Amidst the Holly and Pine: Memories and the Meaning of Christmas in Bartow County

By Matthew Gramling

            When one thinks of the Christmas season a host of memories tend to flood the mind. Usually we are drawn to a nostalgic remembrance of those traditions which have a particularly special place in our hearts. Whether it be memories of sipping eggnog by a warm hearth, decorating the Christmas tree with ornaments, or gathering around the table with friends and family for a sumptuous Christmas dinner—all of these make up the tapestry of how we remember and understand the meaning of Christmas in our respective homes and communities across the ages. Each community often has its own history and traditions when it comes to celebrating Christmas and Cartersville is no exception.

Cartersville Christmas Parade on Main Street

 

The celebration of Christmas has a long and intriguing history in Bartow County.
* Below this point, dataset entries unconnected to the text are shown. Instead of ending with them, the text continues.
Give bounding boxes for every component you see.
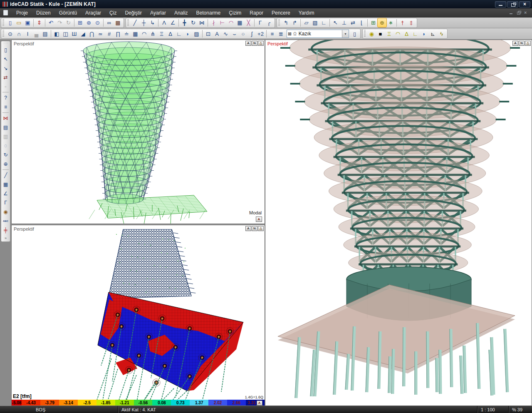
solid-region-button[interactable]: ◗ xyxy=(183,30,192,38)
move-button[interactable]: ╋ xyxy=(180,18,189,27)
toolbar-grip[interactable] xyxy=(278,19,280,27)
viewport-canvas-solid[interactable] xyxy=(265,40,532,406)
measure-length-button[interactable]: ╱ xyxy=(131,18,139,27)
pendulum-display-button[interactable]: Δ xyxy=(402,30,411,38)
hatch-fill-button[interactable]: ▨ xyxy=(192,30,201,38)
zoom-extents-button[interactable]: ⊙ xyxy=(93,18,102,27)
arc-modify-button[interactable]: ◠ xyxy=(227,18,235,27)
viewport-canvas-modal[interactable] xyxy=(12,40,265,224)
ucs-rotate-left-button[interactable]: ↰ xyxy=(282,18,290,27)
toolbar-grip[interactable] xyxy=(2,19,4,27)
render-view-button[interactable]: ▩ xyxy=(114,18,122,27)
toggle-a-button[interactable]: A xyxy=(245,41,251,46)
zoom-extent-button[interactable]: △ xyxy=(258,41,264,46)
storey-list-button[interactable]: ≡ xyxy=(268,30,277,38)
solid-display-button[interactable]: ■ xyxy=(376,30,385,38)
toggle-a-button[interactable]: A xyxy=(512,41,518,46)
object-transform-button[interactable]: ⇄ xyxy=(2,73,10,82)
dome-button[interactable]: ◠ xyxy=(140,30,148,38)
menu-ayarlar[interactable]: Ayarlar xyxy=(146,8,170,17)
toolbar-grip[interactable] xyxy=(127,19,129,27)
stair-display-button[interactable]: Ξ xyxy=(385,30,393,38)
menu-d-zen[interactable]: Düzen xyxy=(32,8,55,17)
pile-display-button[interactable]: ◉ xyxy=(367,30,376,38)
restore-button[interactable] xyxy=(507,1,518,7)
modal-legend-button[interactable]: A xyxy=(256,216,262,222)
save-file-button[interactable]: ▣ xyxy=(23,18,32,27)
snap-intersection-button[interactable]: ∗ xyxy=(386,18,395,27)
axis-dimension-button[interactable]: ╪ xyxy=(2,226,10,235)
combo-dropdown-button[interactable]: ▾ xyxy=(342,30,349,37)
menu-g-r-nt-[interactable]: Görüntü xyxy=(55,8,81,17)
zoom-window-button[interactable]: ⊞ xyxy=(76,18,84,27)
axis-grid-button[interactable]: # xyxy=(105,30,114,38)
mirror-button[interactable]: ⋈ xyxy=(198,18,206,27)
copy-objects-button[interactable]: ▤ xyxy=(2,123,10,132)
pendulum-button[interactable]: Δ xyxy=(166,30,175,38)
material-colors-button[interactable]: ◉ xyxy=(2,207,10,216)
text-button[interactable]: A xyxy=(213,30,221,38)
snap-grid-button[interactable]: ⊞ xyxy=(369,18,378,27)
work-plane-button[interactable]: ▱ xyxy=(302,18,311,27)
select-cursor-button[interactable]: ↖ xyxy=(331,18,340,27)
level-mark-button[interactable]: ≐ xyxy=(122,30,131,38)
toggle-a-button[interactable]: A xyxy=(245,226,251,231)
menu-rapor[interactable]: Rapor xyxy=(245,8,267,17)
leader-note-button[interactable]: ↳ xyxy=(148,18,157,27)
angle-measure-button[interactable]: ∠ xyxy=(168,18,177,27)
excavation-button[interactable]: ⋔ xyxy=(148,30,157,38)
shear-wall-button[interactable]: ◢ xyxy=(79,30,87,38)
new-file-button[interactable]: ▯ xyxy=(6,18,15,27)
select-copy-button[interactable]: ↖ xyxy=(2,55,10,64)
zoom-extent-button[interactable]: △ xyxy=(258,226,264,231)
colorbar-settings-button[interactable]: A xyxy=(257,401,262,406)
menu-pencere[interactable]: Pencere xyxy=(267,8,294,17)
minimize-button[interactable] xyxy=(495,1,506,7)
ghost-copy-button[interactable]: ◌ xyxy=(2,141,10,150)
menu-de-i-tir[interactable]: Değiştir xyxy=(121,8,146,17)
storey-edit-button[interactable]: ≣ xyxy=(277,30,285,38)
slab-button[interactable]: ◧ xyxy=(52,30,61,38)
array-copy-button[interactable]: ⊕ xyxy=(2,159,10,169)
toggle-n-button[interactable]: N xyxy=(252,226,257,231)
zoom-dynamic-button[interactable]: ⊚ xyxy=(84,18,93,27)
extend-button[interactable]: ⊢ xyxy=(218,18,227,27)
corner-element-button[interactable]: ∟ xyxy=(175,30,183,38)
close-button[interactable]: × xyxy=(519,1,530,7)
support-chair-button[interactable]: ∏ xyxy=(114,30,122,38)
polyline-button[interactable]: ∿ xyxy=(221,30,230,38)
local-axes-button[interactable]: ⊾ xyxy=(428,30,437,38)
joint-node-button[interactable]: ⊙ xyxy=(6,30,15,38)
column-button[interactable]: I xyxy=(23,30,32,38)
rotate-copy-button[interactable]: ↻ xyxy=(2,150,10,159)
section-box-button[interactable]: ▦ xyxy=(2,180,10,189)
storey-elevation-button[interactable]: ⇕ xyxy=(35,18,44,27)
menu-ara-lar[interactable]: Araçlar xyxy=(81,8,105,17)
menu-betonarme[interactable]: Betonarme xyxy=(192,8,225,17)
panel-wall-button[interactable]: ◫ xyxy=(61,30,70,38)
insert-image-button[interactable]: ⊡ xyxy=(204,30,213,38)
paper-select-button[interactable]: ▯ xyxy=(350,30,359,38)
toolbar-grip[interactable] xyxy=(364,30,366,37)
hood-button[interactable]: ⋂ xyxy=(87,30,96,38)
analysis-run-button[interactable]: ϟ xyxy=(437,30,446,38)
mdi-close-button[interactable]: × xyxy=(524,11,529,15)
stair-button[interactable]: Ξ xyxy=(157,30,166,38)
plane-edit-button[interactable]: ▧ xyxy=(311,18,319,27)
mdi-minimize-button[interactable] xyxy=(509,11,514,15)
snap-origin-button[interactable]: ⌊ xyxy=(357,18,366,27)
wall-button[interactable]: ▤ xyxy=(41,30,49,38)
toolbar-grip[interactable]: ···· xyxy=(3,42,8,45)
menu-yard-m[interactable]: Yardım xyxy=(294,8,319,17)
paste-sheet-button[interactable]: ▯ xyxy=(2,45,10,55)
section-cut-button[interactable]: ⋈ xyxy=(2,114,10,123)
offset-plus2-button[interactable]: +2 xyxy=(256,30,265,38)
chamfer-button[interactable]: Γ xyxy=(256,18,265,27)
tracking-point-button[interactable]: † xyxy=(398,18,407,27)
auto-label-button[interactable]: ABC xyxy=(2,216,10,226)
menu-analiz[interactable]: Analiz xyxy=(170,8,192,17)
pipe-tool-button[interactable]: Γ xyxy=(2,198,10,207)
menu--iz[interactable]: Çiz xyxy=(105,8,121,17)
circle-button[interactable]: ○ xyxy=(239,30,247,38)
divider-compass-button[interactable]: Λ xyxy=(160,18,168,27)
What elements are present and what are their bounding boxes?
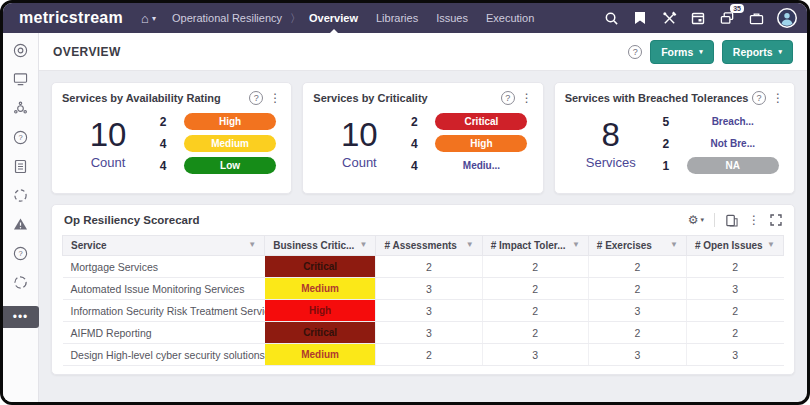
criticality-badge: High [265,300,376,321]
col-business-criticality[interactable]: Business Critic...▼ [265,236,376,256]
card-count: 10 [313,117,405,153]
stat-row: 4 Mediu... [405,157,532,174]
kpi-cards: Services by Availability Rating ? ⋮ 10 C… [39,71,807,202]
services-gear-icon[interactable] [12,99,30,117]
table-row[interactable]: Design High-level cyber security solutio… [63,344,784,366]
card-count-label[interactable]: Services [565,155,657,170]
sort-icon: ▼ [572,240,580,249]
status-link[interactable]: Not Bre... [687,135,779,152]
status-link[interactable]: Mediu... [435,157,527,174]
status-badge[interactable]: Medium [184,135,276,152]
stat-row: 5 Breach... [657,113,784,130]
tools-icon[interactable] [661,10,677,26]
sort-icon: ▼ [248,240,256,249]
col-service[interactable]: Service▼ [63,236,265,256]
user-avatar[interactable] [777,8,797,28]
impact-tolerances-cell: 2 [482,278,588,300]
help-icon[interactable]: ? [501,91,515,105]
monitor-icon[interactable] [12,70,30,88]
forms-clipboard-icon[interactable] [12,157,30,175]
card-availability-rating: Services by Availability Rating ? ⋮ 10 C… [51,82,292,194]
help-icon[interactable]: ? [12,128,30,146]
app-window: metricstream ⌂ ▾ Operational Resiliency … [0,0,810,405]
nav-overview[interactable]: Overview [309,12,358,24]
nav-execution[interactable]: Execution [486,12,534,24]
card-title: Services by Criticality [313,92,427,104]
service-cell: Mortgage Services [63,256,265,278]
sort-icon: ▼ [466,240,474,249]
refresh-icon[interactable] [12,273,30,291]
help-icon[interactable]: ? [752,91,766,105]
page-help-icon[interactable]: ? [628,45,642,59]
help-secondary-icon[interactable]: ? [12,244,30,262]
notifications-icon[interactable]: 35 [719,10,735,26]
sidebar-more-button[interactable]: ••• [3,306,39,328]
records-disc-icon[interactable] [12,41,30,59]
home-menu[interactable]: ⌂ ▾ [141,11,156,26]
table-row[interactable]: AIFMD Reporting Critical 3 2 2 2 [63,322,784,344]
topbar-actions: 35 [603,8,797,28]
exercises-cell: 2 [588,278,686,300]
assessments-cell: 3 [376,300,482,322]
card-count-label[interactable]: Count [62,155,154,170]
nav-issues[interactable]: Issues [436,12,468,24]
stat-row: 4 Low [154,157,281,174]
help-icon[interactable]: ? [249,91,263,105]
status-link[interactable]: Breach... [687,113,779,130]
status-badge[interactable]: Low [184,157,276,174]
table-row[interactable]: Automated Issue Monitoring Services Medi… [63,278,784,300]
col-assessments[interactable]: # Assessments▼ [376,236,482,256]
bookmark-icon[interactable] [632,10,648,26]
stat-row: 4 Medium [154,135,281,152]
exercises-cell: 3 [588,300,686,322]
chevron-down-icon: ▾ [700,216,704,224]
assessments-cell: 3 [376,278,482,300]
calendar-icon[interactable] [690,10,706,26]
reports-button[interactable]: Reports ▾ [722,40,793,64]
search-icon[interactable] [603,10,619,26]
table-row[interactable]: Mortgage Services Critical 2 2 2 2 [63,256,784,278]
expand-icon[interactable] [770,214,782,226]
stat-row: 2 Critical [405,113,532,130]
notification-badge: 35 [730,4,744,13]
status-badge[interactable]: Critical [435,113,527,130]
status-badge[interactable]: High [435,135,527,152]
criticality-badge: Critical [265,322,376,343]
status-badge[interactable]: NA [687,157,779,174]
exercises-cell: 2 [588,322,686,344]
chevron-down-icon: ▾ [699,48,703,56]
col-exercises[interactable]: # Exercises▼ [588,236,686,256]
service-cell: Design High-level cyber security solutio… [63,344,265,366]
kebab-menu-icon[interactable]: ⋮ [772,92,784,104]
nav-operational-resiliency[interactable]: Operational Resiliency [172,12,282,24]
sync-icon[interactable] [12,186,30,204]
col-open-issues[interactable]: # Open Issues▼ [686,236,783,256]
briefcase-icon[interactable] [748,10,764,26]
status-badge[interactable]: High [184,113,276,130]
metricstream-logo: metricstream [19,9,123,27]
scorecard-title: Op Resiliency Scorecard [64,214,200,226]
service-cell: Automated Issue Monitoring Services [63,278,265,300]
export-icon[interactable] [725,214,738,227]
kebab-menu-icon[interactable]: ⋮ [748,213,760,227]
col-impact-tolerances[interactable]: # Impact Toler...▼ [482,236,588,256]
impact-tolerances-cell: 3 [482,344,588,366]
service-cell: Information Security Risk Treatment Serv… [63,300,265,322]
nav-libraries[interactable]: Libraries [376,12,418,24]
card-count-label[interactable]: Count [313,155,405,170]
kebab-menu-icon[interactable]: ⋮ [521,92,533,104]
risk-warning-icon[interactable] [12,215,30,233]
exercises-cell: 2 [588,256,686,278]
main-area: OVERVIEW ? Forms ▾ Reports ▾ Services by… [39,33,807,402]
table-row[interactable]: Information Security Risk Treatment Serv… [63,300,784,322]
card-title: Services with Breached Tolerances [565,92,749,104]
assessments-cell: 2 [376,256,482,278]
divider [714,213,715,227]
forms-button[interactable]: Forms ▾ [650,40,714,64]
page-header: OVERVIEW ? Forms ▾ Reports ▾ [39,33,807,71]
kebab-menu-icon[interactable]: ⋮ [269,92,281,104]
sort-icon: ▼ [767,240,775,249]
settings-gear-icon[interactable]: ⚙ ▾ [688,213,704,227]
open-issues-cell: 2 [686,300,783,322]
criticality-badge: Medium [265,344,376,365]
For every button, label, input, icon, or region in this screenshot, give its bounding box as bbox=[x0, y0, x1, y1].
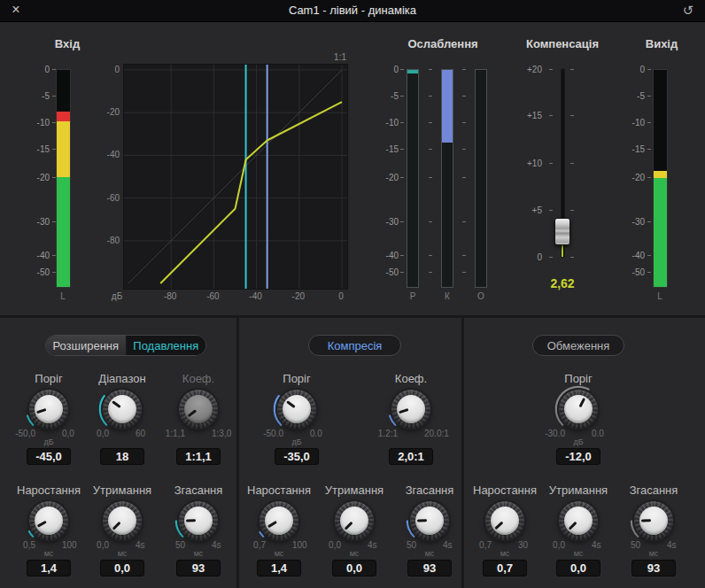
makeup-slider-handle[interactable] bbox=[554, 218, 570, 245]
gate-release-dial[interactable] bbox=[174, 496, 223, 545]
knob-max-label: 20.0:1 bbox=[424, 429, 449, 438]
limiter-threshold-value[interactable]: -12,0 bbox=[556, 448, 600, 465]
meter-tick-dash bbox=[462, 221, 466, 222]
limiter-hold-value[interactable]: 0,0 bbox=[556, 560, 600, 576]
gate-ratio-dial[interactable] bbox=[174, 384, 223, 434]
knob-min-label: 0,7 bbox=[479, 540, 492, 550]
reset-icon[interactable]: ↺ bbox=[678, 0, 698, 21]
meter-tick-dash bbox=[570, 163, 574, 164]
compressor-hold-dial[interactable] bbox=[329, 496, 379, 545]
knob-min-label: 0,5 bbox=[23, 540, 35, 550]
meter-tick-dash bbox=[647, 96, 651, 97]
graph-y-tick: -40 bbox=[107, 150, 120, 159]
compressor-threshold-value[interactable]: -35,0 bbox=[275, 448, 319, 465]
knob-max-label: 30 bbox=[518, 540, 528, 550]
meter-tick-label: -15 bbox=[37, 143, 50, 153]
knob-unit-label: мс bbox=[194, 549, 204, 558]
limiter-release-value[interactable]: 93 bbox=[631, 560, 676, 576]
knob-label: Поріг bbox=[283, 372, 310, 385]
gate-hold-value[interactable]: 0,0 bbox=[100, 560, 144, 576]
compressor-release-dial[interactable] bbox=[405, 496, 454, 545]
compressor-threshold-dial[interactable] bbox=[272, 384, 322, 434]
compressor-release-value[interactable]: 93 bbox=[407, 560, 452, 576]
meter-tick-dash bbox=[647, 177, 651, 178]
compressor-hold-value[interactable]: 0,0 bbox=[332, 560, 376, 576]
makeup-gain-title: Компенсація bbox=[526, 37, 599, 50]
tab-gate[interactable]: Подавлення bbox=[127, 336, 206, 355]
knob-unit-label: мс bbox=[425, 549, 435, 558]
meter-tick-label: -10 bbox=[632, 118, 645, 128]
attenuation-meter-expander bbox=[407, 69, 419, 288]
meter-tick-dash bbox=[400, 122, 404, 123]
limiter-release-dial[interactable] bbox=[629, 496, 678, 545]
compressor-ratio-dial[interactable] bbox=[386, 384, 436, 434]
knob-label: Наростання bbox=[17, 484, 81, 497]
graph-x-tick: 0 bbox=[338, 291, 344, 301]
meter-tick-dash bbox=[549, 163, 553, 164]
gate-range-dial[interactable] bbox=[97, 384, 147, 434]
knob-unit-label: мс bbox=[118, 549, 128, 558]
dynamics-window: × Cam1 - лівий - динаміка ↺ Вхід Ослабле… bbox=[0, 0, 705, 588]
output-channel-label: L bbox=[657, 291, 662, 301]
knob-unit-label: дБ bbox=[291, 437, 301, 446]
meter-tick-label: -40 bbox=[386, 250, 399, 259]
meter-tick-label: -30 bbox=[386, 216, 399, 226]
gate-attack-value[interactable]: 1,4 bbox=[27, 560, 71, 576]
meter-tick-dash bbox=[400, 149, 404, 150]
knob-unit-label: мс bbox=[574, 549, 584, 558]
output-meter-title: Вихід bbox=[646, 37, 678, 50]
limiter-attack-dial[interactable] bbox=[480, 496, 530, 545]
knob-label: Утримання bbox=[549, 484, 608, 497]
gate-release-value[interactable]: 93 bbox=[176, 560, 221, 576]
gate-ratio-value[interactable]: 1:1,1 bbox=[176, 448, 221, 465]
gate-attack-dial[interactable] bbox=[24, 496, 74, 545]
compressor-section-button[interactable]: Компресія bbox=[308, 335, 401, 356]
tab-expander[interactable]: Розширення bbox=[46, 336, 127, 355]
compressor-attack-dial[interactable] bbox=[254, 496, 304, 545]
knob-label: Згасання bbox=[406, 484, 454, 497]
meter-tick-dash bbox=[647, 122, 651, 123]
knob-min-label: -30.0 bbox=[545, 429, 565, 438]
meter-tick-label: +20 bbox=[527, 65, 542, 74]
knob-max-label: 1:3,0 bbox=[212, 429, 231, 438]
meter-tick-label: +5 bbox=[532, 205, 542, 214]
meter-tick-dash bbox=[462, 272, 466, 273]
limiter-hold-dial[interactable] bbox=[554, 496, 603, 545]
knob-unit-label: дБ bbox=[43, 437, 53, 446]
knob-label: Наростання bbox=[473, 484, 537, 497]
meter-tick-label: -20 bbox=[632, 173, 645, 182]
knob-label: Згасання bbox=[630, 484, 678, 497]
compressor-ratio-value[interactable]: 2,0:1 bbox=[389, 448, 433, 465]
gate-range-value[interactable]: 18 bbox=[100, 448, 144, 465]
meter-tick-dash bbox=[570, 210, 574, 211]
meter-tick-label: -30 bbox=[632, 216, 645, 226]
gate-threshold-dial[interactable] bbox=[24, 384, 74, 434]
meter-tick-dash bbox=[647, 69, 651, 70]
meter-tick-label: -5 bbox=[637, 91, 645, 101]
meter-tick-label: -20 bbox=[37, 173, 50, 182]
meter-tick-dash bbox=[462, 96, 466, 97]
knob-min-label: 0,0 bbox=[329, 540, 341, 550]
compressor-attack-value[interactable]: 1,4 bbox=[257, 560, 301, 576]
attenuation-channel-expander: Р bbox=[410, 291, 416, 301]
knob-label: Діапазон bbox=[98, 372, 145, 385]
knob-max-label: 4s bbox=[136, 540, 145, 550]
attenuation-channel-compressor: К bbox=[445, 291, 450, 301]
gate-hold-dial[interactable] bbox=[97, 496, 147, 545]
gate-threshold-value[interactable]: -45,0 bbox=[27, 448, 71, 465]
limiter-attack-value[interactable]: 0,7 bbox=[483, 560, 527, 576]
input-level-meter bbox=[56, 69, 71, 288]
makeup-scale: +20+15+10+50 bbox=[515, 69, 542, 257]
meter-tick-dash bbox=[647, 272, 651, 273]
meter-tick-label: -40 bbox=[632, 250, 645, 259]
knob-unit-label: мс bbox=[275, 549, 284, 558]
meter-tick-dash bbox=[429, 149, 432, 150]
knob-min-label: 50 bbox=[407, 540, 416, 550]
attenuation-scale: 0-5-10-15-20-30-40-50 bbox=[367, 69, 399, 288]
knob-max-label: 4s bbox=[368, 540, 377, 550]
meter-tick-dash bbox=[429, 255, 432, 256]
meter-tick-label: 0 bbox=[44, 65, 50, 74]
limiter-section-button[interactable]: Обмеження bbox=[532, 335, 624, 356]
graph-y-tick: -20 bbox=[107, 107, 120, 117]
limiter-threshold-dial[interactable] bbox=[554, 384, 603, 434]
Among the earliest recorded celebrations of Christmas in the county occurred among the Cherokee at the Moravian Oothcaloga mission station in what is now Gordon County. Since the Moravians were a German Protestant group with roots in Saxony, many of the early Christmas celebrations in Bartow County mirrored the Yuletide traditions of Southern Germany.  The making of Christmas wreaths was a particularly popular tradition of Germanic origin. In 1821, the new mission leader of Springplace—Rev. J.R. Schmidt—wrote to the brothers and sisters of the congregation town of Salem in North Carolina requesting 150 Christmas wreaths be sent to the Springplace and Oothcaloga for the Yuletide season.[1]

He writes, “I almost forgot an important request. It is customary here [illegible]…Christmas Eve for the people [illegible]…are distributed. Now dear Anna Rosel, who made the [wreaths] is not here any more. Perhaps our dear Brother Van Vleck would be so good as to make a request for us in the boarding school. Perhaps the pupils will feel moved and make us about 150 wreaths for here and Oochgelogee. The Savior will bless them for this, and it brings great joy to our dear ones here.”[2]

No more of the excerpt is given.